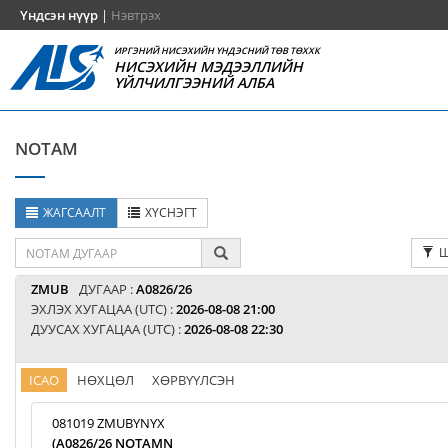
Үндсэн нүүр
|
Нэвтрэх
ИРГЭНИЙ НИСЭХИЙН ҮНДЭСНИЙ ТӨВ ТӨХХК
НИСЭХИЙН МЭДЭЭЛЛИЙН
ҮЙЛЧИЛГЭЭНИЙ АЛБА
NOTAM
ЖАГСААЛТ
ХҮСНЭГТ
Ш
ZMUB
ДУГААР :
A0826/26
ЭХЛЭХ ХУГАЦАА (UTC) :
2026-08-08 21:00
ДУУСАХ ХУГАЦАА (UTC) :
2026-08-08 22:30
ICAO
НӨХЦӨЛ
ХӨРВҮҮЛСЭН
081019 ZMUBYNYX
(A0826/26 NOTAMN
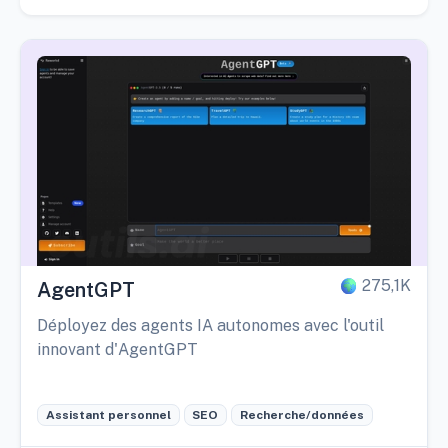
275,1K
AgentGPT
Déployez des agents IA autonomes avec l'outil
innovant d'AgentGPT
Assistant personnel
SEO
Recherche/données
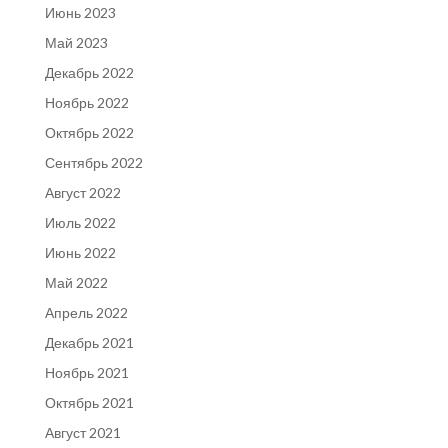
Июнь 2023
Май 2023
Декабрь 2022
Ноябрь 2022
Октябрь 2022
Сентябрь 2022
Август 2022
Июль 2022
Июнь 2022
Май 2022
Апрель 2022
Декабрь 2021
Ноябрь 2021
Октябрь 2021
Август 2021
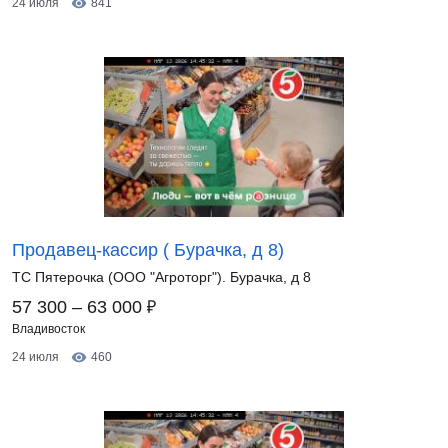
24 июля
841
Продавец-кассир ( Бурачка, д 8)
ТС Пятерочка (ООО "Агроторг"). Бурачка, д 8
₽
57 300 – 63 000
Владивосток
24 июля
460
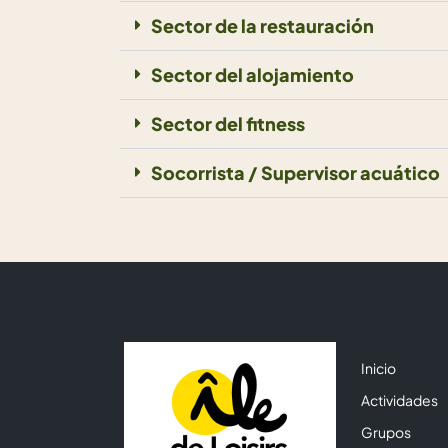
Sector de la restauración
Sector del alojamiento
Sector del fitness
Socorrista / Supervisor acuático
Inicio
Actividades
Grupos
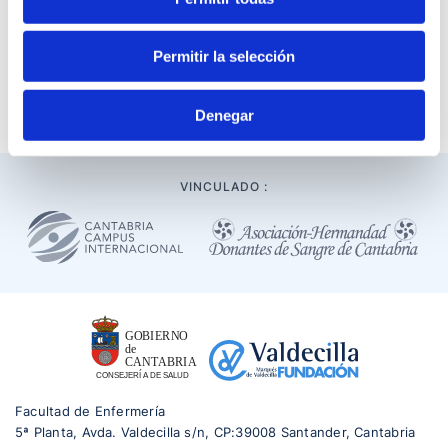
Transferencia del Conocimiento, Luigi Dell´Olio; el director
gerente del Hospital Universitario Marqués de Valdecilla
Permitir la selección
(HUMV), Rafael Tejido; y el profesor Enrique Ocio San
Miguel, Jefe de Servicio Hematología Hospital Universitario
Marqués de Valdecilla.
Denegar
VINCULADO :
Facultad de Enfermería
5ª Planta, Avda. Valdecilla s/n, CP:39008 Santander, Cantabria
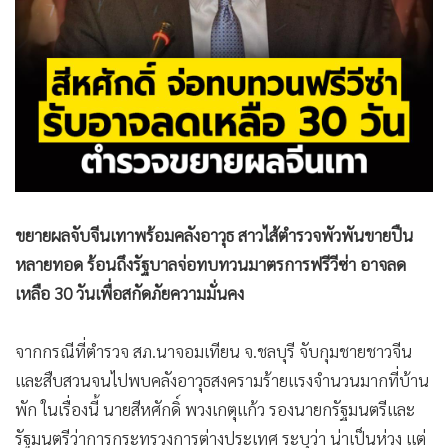
•
สังคม-โซเชียล
ขยายผลจับจีนเทาพร้อมคลังอาวุธ สาวไส้ตำรวจพัวพันขายปืน
หลายทอด ร้อนถึงรัฐบาลจ่อทบทวนมาตรการฟรีวีซ่า อาจลด
เหลือ 30 วันเพื่อสกัดภัยความมั่นคง
จากกรณีที่ตำรวจ สภ.นาจอมเทียน จ.ชลบุรี จับกุมชายชาวจีน
และสืบสวนจนไปพบคลังอาวุธสงครามร้ายแรงจำนวนมากที่บ้าน
พัก ในเรื่องนี้ นายสีหศักดิ์ พวงเกตุแก้ว รองนายกรัฐมนตรีและ
รัฐมนตรีว่าการกระทรวงการต่างประเทศ ระบุว่า น่าเป็นห่วง แต่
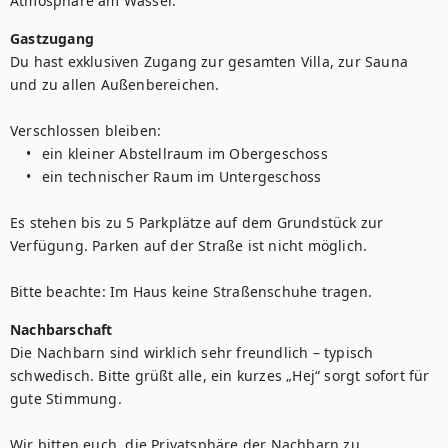
Atmosphäre am Wasser.
Gastzugang
Du hast exklusiven Zugang zur gesamten Villa, zur Sauna 
und zu allen Außenbereichen.

Verschlossen bleiben:

	•	ein kleiner Abstellraum im Obergeschoss

	•	ein technischer Raum im Untergeschoss

Es stehen bis zu 5 Parkplätze auf dem Grundstück zur 
Verfügung. Parken auf der Straße ist nicht möglich.

Bitte beachte: Im Haus keine Straßenschuhe tragen.
Nachbarschaft
Die Nachbarn sind wirklich sehr freundlich – typisch 
schwedisch. Bitte grüßt alle, ein kurzes „Hej“ sorgt sofort für 
gute Stimmung.

Wir bitten euch, die Privatsphäre der Nachbarn zu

WHAT TO PRODUCE ▸ Once the pictures are set aside, write out the entries verbatim.

EXERCISE RESULT ▸
Үндсэн нүүр
|
Нэвтрэх
ИРГЭНИЙ НИСЭХИЙН ҮНДЭСНИЙ ТӨВ ТӨХХК
НИСЭХИЙН МЭДЭЭЛЛИЙН
ҮЙЛЧИЛГЭЭНИЙ АЛБА
NOTAM
ЖАГСААЛТ
ХҮСНЭГТ
Ш
ZMUB
ДУГААР :
A0826/26
ЭХЛЭХ ХУГАЦАА (UTC) :
2026-08-08 21:00
ДУУСАХ ХУГАЦАА (UTC) :
2026-08-08 22:30
ICAO
НӨХЦӨЛ
ХӨРВҮҮЛСЭН
081019 ZMUBYNYX
(A0826/26 NOTAMN
275,1K
AgentGPT
Déployez des agents IA autonomes avec l'outil
innovant d'AgentGPT
Assistant personnel
SEO
Recherche/données
Июнь 2023
Май 2023
Декабрь 2022
Ноябрь 2022
Октябрь 2022
Сентябрь 2022
Август 2022
Июль 2022
Июнь 2022
Май 2022
Апрель 2022
Декабрь 2021
Ноябрь 2021
Октябрь 2021
Август 2021
24 июля
841
Продавец-кассир ( Бурачка, д 8)
ТС Пятерочка (ООО "Агроторг"). Бурачка, д 8
₽
57 300 – 63 000
Владивосток
24 июля
460
Sector de la restauración
Sector del alojamiento
Sector del fitness
Socorrista / Supervisor acuático
Inicio
Actividades
Grupos
Transferencia del Conocimiento, Luigi Dell´Olio; el director
gerente del Hospital Universitario Marqués de Valdecilla
Permitir la selección
(HUMV), Rafael Tejido; y el profesor Enrique Ocio San
Miguel, Jefe de Servicio Hematología Hospital Universitario
Marqués de Valdecilla.
Denegar
VINCULADO :
Facultad de Enfermería
5ª Planta, Avda. Valdecilla s/n, CP:39008 Santander, Cantabria
•
สังคม-โซเชียล
ขยายผลจับจีนเทาพร้อมคลังอาวุธ สาวไส้ตำรวจพัวพันขายปืน
หลายทอด ร้อนถึงรัฐบาลจ่อทบทวนมาตรการฟรีวีซ่า อาจลด
เหลือ 30 วันเพื่อสกัดภัยความมั่นคง
จากกรณีที่ตำรวจ สภ.นาจอมเทียน จ.ชลบุรี จับกุมชายชาวจีน
และสืบสวนจนไปพบคลังอาวุธสงครามร้ายแรงจำนวนมากที่บ้าน
พัก ในเรื่องนี้ นายสีหศักดิ์ พวงเกตุแก้ว รองนายกรัฐมนตรีและ
รัฐมนตรีว่าการกระทรวงการต่างประเทศ ระบุว่า น่าเป็นห่วง แต่
Atmosphäre am Wasser.
Gastzugang
Du hast exklusiven Zugang zur gesamten Villa, zur Sauna 
und zu allen Außenbereichen.

Verschlossen bleiben:

	•	ein kleiner Abstellraum im Obergeschoss

	•	ein technischer Raum im Untergeschoss

Es stehen bis zu 5 Parkplätze auf dem Grundstück zur 
Verfügung. Parken auf der Straße ist nicht möglich.

Bitte beachte: Im Haus keine Straßenschuhe tragen.
Nachbarschaft
Die Nachbarn sind wirklich sehr freundlich – typisch 
schwedisch. Bitte grüßt alle, ein kurzes „Hej“ sorgt sofort für 
gute Stimmung.

Wir bitten euch, die Privatsphäre der Nachbarn zu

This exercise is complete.